— Your goal —
The answer must be an exact copy of the entries below, with no images in it.

[Task material — start]

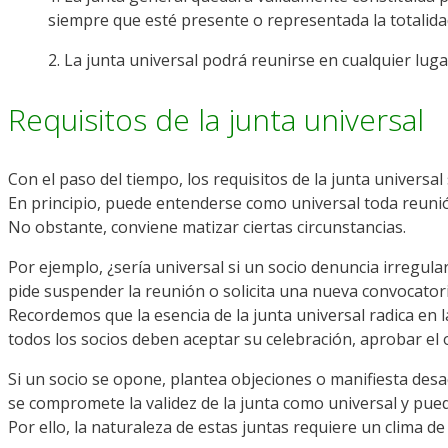
siempre que esté presente o representada la totalidad
2. La junta universal podrá reunirse en cualquier lugar
Requisitos de la junta universal
Con el paso del tiempo, los requisitos de la junta universal
En principio, puede entenderse como universal toda reunió
No obstante, conviene matizar ciertas circunstancias.
Por ejemplo, ¿sería universal si un socio denuncia irregula
pide suspender la reunión o solicita una nueva convocator
Recordemos que la esencia de la junta universal radica en 
todos los socios deben aceptar su celebración, aprobar el o
Si un socio se opone, plantea objeciones o manifiesta des
se compromete la validez de la junta como universal y pued
Por ello, la naturaleza de estas juntas requiere un clima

[Task material — finish]

— Task output —
siempre que esté presente o representada la totalidad
2. La junta universal podrá reunirse en cualquier lugar
Requisitos de la junta universal
Con el paso del tiempo, los requisitos de la junta universal
En principio, puede entenderse como universal toda reunió
No obstante, conviene matizar ciertas circunstancias.
Por ejemplo, ¿sería universal si un socio denuncia irregula
pide suspender la reunión o solicita una nueva convocator
Recordemos que la esencia de la junta universal radica en 
todos los socios deben aceptar su celebración, aprobar el o
Si un socio se opone, plantea objeciones o manifiesta des
se compromete la validez de la junta como universal y pued
Por ello, la naturaleza de estas juntas requiere un clima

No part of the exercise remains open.